July 10, 2025
A photo of Eastern Plumas Health Care’s Portola campus shared in a press release earlier this year.
PLUMAS COUNTY — In a June 12 letter to President Trump, Senate Majority Leader John Thune and House Speaker Mike Johnson, four Democratic senators (Markey, Wyden, Markley and Schumer) warned that rural hospitals would be “uniquely at risk” as a result of cuts to Medicaid programs that were then being debated in Congress, and which were subsequently enacted and signed by the President. Health care organizations, including the American Medical Association and the American Hospital Association, have also advocated against the cuts to federal health programs. The Hospital Association said in a fact sheet on rural health care that the cuts to Medicaid “could result in coverage losses, fewer available health care services, fewer jobs and greater hospital financial instability.”
The senators’ letter, which has been reported in national news and circulated on social media, includes a list of hospitals at risk of closure due to cuts to Medicaid: Eastern Plumas Health Care (EPHC), which has facilities in Portola and Loyalton, is among the hospitals on that list. At-risk hospitals were identified through research by the Cecil G. Sheps Center for Health Services Research at the University of North Carolina in response to the senators’ inquiries. The researchers used two indicators to identify rural hospitals most at risk of closure: whether a hospital’s share of Medicaid patients is in the top 10% among rural hospitals nationwide, and whether the hospital has had three consecutive years of unprofitability.
According to detailed data generated by the North Carolina researchers, EPHC’s share of Medicaid patients is approximately 41%, while the share for other area hospitals in Plumas, Sierra, Nevada, and Lassen counties ranges from 17% to 27%.
EPHC’s CEO, Doug McCoy, responded to the senators’ letter in a post on the EPHC website and an email to The Mountain Messenger. McCoy wrote that EPHC opposes the Medicaid cuts and said he appreciated that the letter was “intended to show that these cuts will have real consequences.” But he lamented that the letter lacks context about the hospital’s current financial health, 5-year forecast and other key statistics, allowing social media to “complete the narrative without actual data” and leaving “community members, employees, and patients with an impression that EPHC could be at operational risk,” which has generated “unnecessary fear and anxiety.”

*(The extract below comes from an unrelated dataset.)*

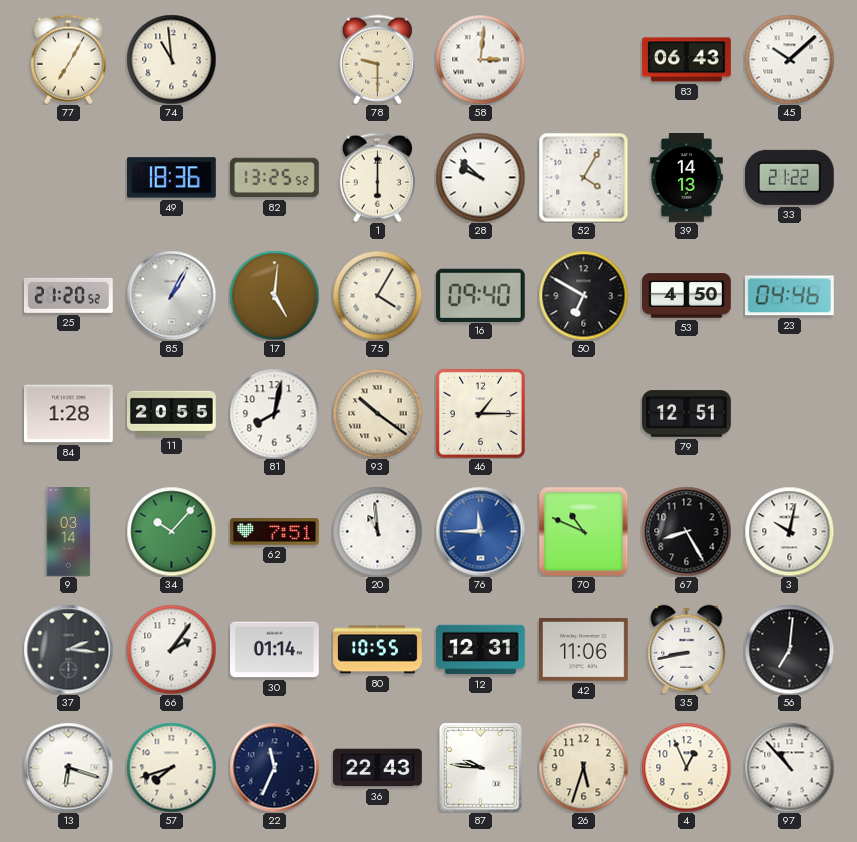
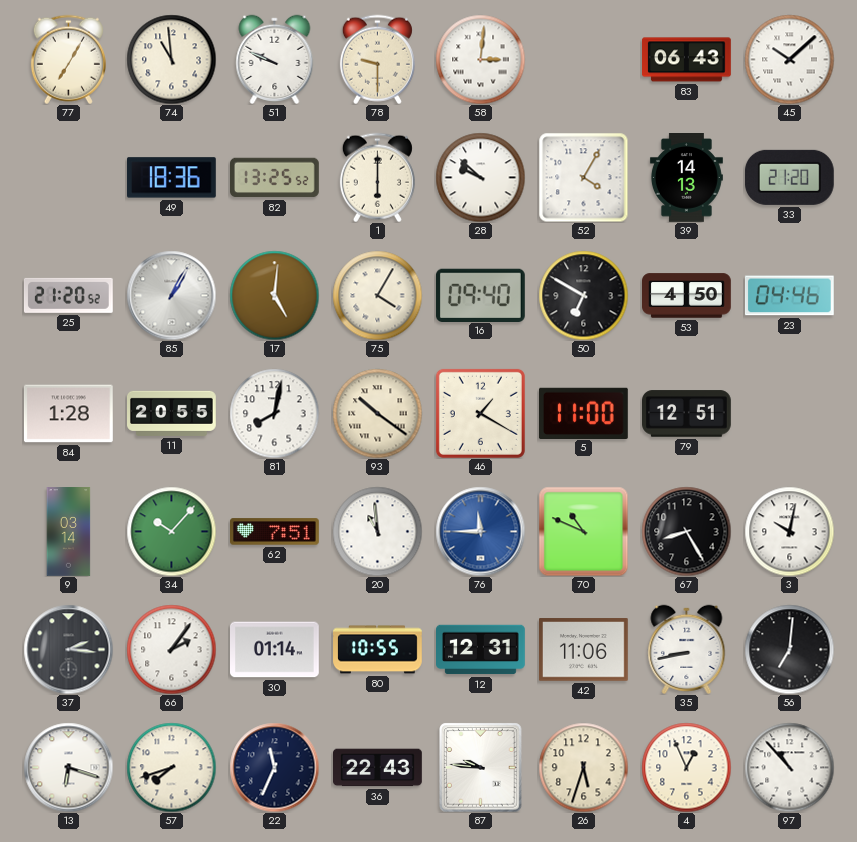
51: none -> 9:49
33: 21:22 -> 21:20
46: 1:15 -> 1:20
5: none -> 11:00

He said that EPHC’s larger share of patients with Medicaid is likely a result of demographic differences across the area, as well as the fact that it is the only health service provider in Sierra County and operates two skilled nursing facilities. However, he emphasized that EPHC is in a stronger position than many rural hospitals that serve Medicaid patients, due to actions taken since the COVID-19 pandemic to limit costs, reduce debt, and strengthen cash reserves, in preparation for future challenges. These actions, he said, have “placed EPHC in the strongest position we have been in for 10-plus years and as prepared as possible to continue operations without any disruption to service.”